### Activity
Write the records out once more, so that nothing differs from the original.

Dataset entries
————————

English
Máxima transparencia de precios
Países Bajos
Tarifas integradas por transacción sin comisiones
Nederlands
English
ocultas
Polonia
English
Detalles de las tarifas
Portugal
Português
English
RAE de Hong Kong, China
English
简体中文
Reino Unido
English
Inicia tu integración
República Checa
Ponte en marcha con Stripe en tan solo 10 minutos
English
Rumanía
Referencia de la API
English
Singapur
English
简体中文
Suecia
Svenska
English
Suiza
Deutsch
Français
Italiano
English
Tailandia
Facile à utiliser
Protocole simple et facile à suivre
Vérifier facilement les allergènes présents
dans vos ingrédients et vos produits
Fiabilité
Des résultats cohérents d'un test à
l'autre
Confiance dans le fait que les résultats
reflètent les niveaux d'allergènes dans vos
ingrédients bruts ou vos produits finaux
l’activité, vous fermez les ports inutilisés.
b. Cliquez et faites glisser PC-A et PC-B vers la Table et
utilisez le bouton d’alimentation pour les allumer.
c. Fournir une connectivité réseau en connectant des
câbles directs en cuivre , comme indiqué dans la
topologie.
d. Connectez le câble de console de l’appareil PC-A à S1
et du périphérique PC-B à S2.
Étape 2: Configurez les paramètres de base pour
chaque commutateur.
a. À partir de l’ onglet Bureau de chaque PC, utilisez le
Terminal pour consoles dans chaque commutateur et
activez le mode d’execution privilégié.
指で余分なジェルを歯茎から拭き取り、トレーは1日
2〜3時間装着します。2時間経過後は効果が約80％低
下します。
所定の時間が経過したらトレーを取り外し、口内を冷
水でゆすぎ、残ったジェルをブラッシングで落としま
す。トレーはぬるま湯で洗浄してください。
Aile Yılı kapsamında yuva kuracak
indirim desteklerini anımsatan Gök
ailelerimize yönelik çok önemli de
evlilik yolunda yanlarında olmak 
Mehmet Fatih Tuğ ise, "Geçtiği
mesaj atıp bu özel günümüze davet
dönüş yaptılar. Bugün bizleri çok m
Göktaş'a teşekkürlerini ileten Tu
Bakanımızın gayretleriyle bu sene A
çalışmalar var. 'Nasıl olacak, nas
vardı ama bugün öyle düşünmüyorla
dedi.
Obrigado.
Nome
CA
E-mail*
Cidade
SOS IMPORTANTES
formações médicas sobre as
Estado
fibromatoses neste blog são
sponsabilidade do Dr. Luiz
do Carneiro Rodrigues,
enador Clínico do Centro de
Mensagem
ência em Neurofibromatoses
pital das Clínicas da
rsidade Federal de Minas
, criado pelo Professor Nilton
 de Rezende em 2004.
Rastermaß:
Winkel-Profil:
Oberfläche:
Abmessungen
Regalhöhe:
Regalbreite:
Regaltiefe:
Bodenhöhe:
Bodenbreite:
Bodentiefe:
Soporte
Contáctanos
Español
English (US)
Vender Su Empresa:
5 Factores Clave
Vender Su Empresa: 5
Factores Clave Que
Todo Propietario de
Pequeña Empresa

————————

### Exercise answer
English
Máxima transparencia de precios
Países Bajos
Tarifas integradas por transacción sin comisiones
Nederlands
English
ocultas
Polonia
English
Detalles de las tarifas
Portugal
Português
English
RAE de Hong Kong, China
English
简体中文
Reino Unido
English
Inicia tu integración
República Checa
Ponte en marcha con Stripe en tan solo 10 minutos
English
Rumanía
Referencia de la API
English
Singapur
English
简体中文
Suecia
Svenska
English
Suiza
Deutsch
Français
Italiano
English
Tailandia
Facile à utiliser
Protocole simple et facile à suivre
Vérifier facilement les allergènes présents
dans vos ingrédients et vos produits
Fiabilité
Des résultats cohérents d'un test à
l'autre
Confiance dans le fait que les résultats
reflètent les niveaux d'allergènes dans vos
ingrédients bruts ou vos produits finaux
l’activité, vous fermez les ports inutilisés.
b. Cliquez et faites glisser PC-A et PC-B vers la Table et
utilisez le bouton d’alimentation pour les allumer.
c. Fournir une connectivité réseau en connectant des
câbles directs en cuivre , comme indiqué dans la
topologie.
d. Connectez le câble de console de l’appareil PC-A à S1
et du périphérique PC-B à S2.
Étape 2: Configurez les paramètres de base pour
chaque commutateur.
a. À partir de l’ onglet Bureau de chaque PC, utilisez le
Terminal pour consoles dans chaque commutateur et
activez le mode d’execution privilégié.
指で余分なジェルを歯茎から拭き取り、トレーは1日
2〜3時間装着します。2時間経過後は効果が約80％低
下します。
所定の時間が経過したらトレーを取り外し、口内を冷
水でゆすぎ、残ったジェルをブラッシングで落としま
す。トレーはぬるま湯で洗浄してください。
Aile Yılı kapsamında yuva kuracak
indirim desteklerini anımsatan Gök
ailelerimize yönelik çok önemli de
evlilik yolunda yanlarında olmak 
Mehmet Fatih Tuğ ise, "Geçtiği
mesaj atıp bu özel günümüze davet
dönüş yaptılar. Bugün bizleri çok m
Göktaş'a teşekkürlerini ileten Tu
Bakanımızın gayretleriyle bu sene A
çalışmalar var. 'Nasıl olacak, nas
vardı ama bugün öyle düşünmüyorla
dedi.
Obrigado.
Nome
CA
E-mail*
Cidade
SOS IMPORTANTES
formações médicas sobre as
Estado
fibromatoses neste blog são
sponsabilidade do Dr. Luiz
do Carneiro Rodrigues,
enador Clínico do Centro de
Mensagem
ência em Neurofibromatoses
pital das Clínicas da
rsidade Federal de Minas
, criado pelo Professor Nilton
 de Rezende em 2004.
Rastermaß:
Winkel-Profil:
Oberfläche:
Abmessungen
Regalhöhe:
Regalbreite:
Regaltiefe:
Bodenhöhe:
Bodenbreite:
Bodentiefe:
Soporte
Contáctanos
Español
English (US)
Vender Su Empresa:
5 Factores Clave
Vender Su Empresa: 5
Factores Clave Que
Todo Propietario de
Pequeña Empresa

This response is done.